▶ [WHAT THE EXERCISE ASKS]:
Restate word for word the lines in the listing below, starting at the line containing "Gå till Svens minnesrum" and ending at the line containing "ากรูปภาพเล็กน้อย. โปรดเข้าใจ.", both included; leave out the rest.

▶ [LISTED RECORDS]:
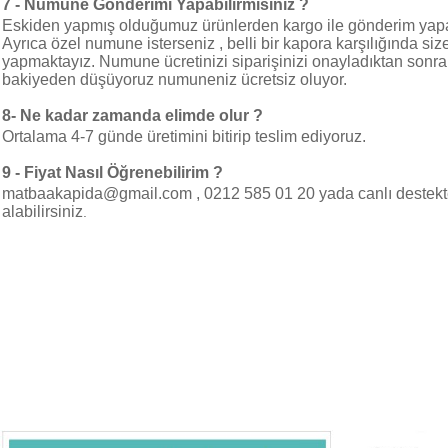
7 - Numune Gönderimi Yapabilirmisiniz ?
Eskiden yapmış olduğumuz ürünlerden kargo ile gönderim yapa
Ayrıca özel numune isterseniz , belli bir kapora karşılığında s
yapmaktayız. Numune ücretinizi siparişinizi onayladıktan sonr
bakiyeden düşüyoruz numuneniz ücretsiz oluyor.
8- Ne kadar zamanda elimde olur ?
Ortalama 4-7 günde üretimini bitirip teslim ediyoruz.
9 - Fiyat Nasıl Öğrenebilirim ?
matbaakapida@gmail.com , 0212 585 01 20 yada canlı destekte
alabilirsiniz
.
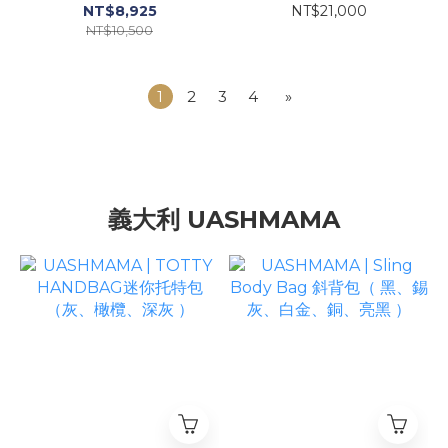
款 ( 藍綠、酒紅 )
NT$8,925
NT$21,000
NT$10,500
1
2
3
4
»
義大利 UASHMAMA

---

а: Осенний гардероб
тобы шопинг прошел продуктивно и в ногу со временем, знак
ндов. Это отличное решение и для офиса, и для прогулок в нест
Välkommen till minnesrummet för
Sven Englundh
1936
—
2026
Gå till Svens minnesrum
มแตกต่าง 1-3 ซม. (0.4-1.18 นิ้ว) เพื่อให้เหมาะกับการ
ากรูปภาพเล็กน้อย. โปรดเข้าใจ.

--

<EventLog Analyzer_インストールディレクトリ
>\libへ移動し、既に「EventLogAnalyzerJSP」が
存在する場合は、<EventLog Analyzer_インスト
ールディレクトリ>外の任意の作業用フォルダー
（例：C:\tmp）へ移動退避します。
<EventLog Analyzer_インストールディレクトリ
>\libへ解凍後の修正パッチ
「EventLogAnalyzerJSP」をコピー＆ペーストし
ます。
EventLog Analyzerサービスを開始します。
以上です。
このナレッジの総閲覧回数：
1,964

▶ [EXERCISE SOLUTION]:
Gå till Svens minnesrum
มแตกต่าง 1-3 ซม. (0.4-1.18 นิ้ว) เพื่อให้เหมาะกับการ
ากรูปภาพเล็กน้อย. โปรดเข้าใจ.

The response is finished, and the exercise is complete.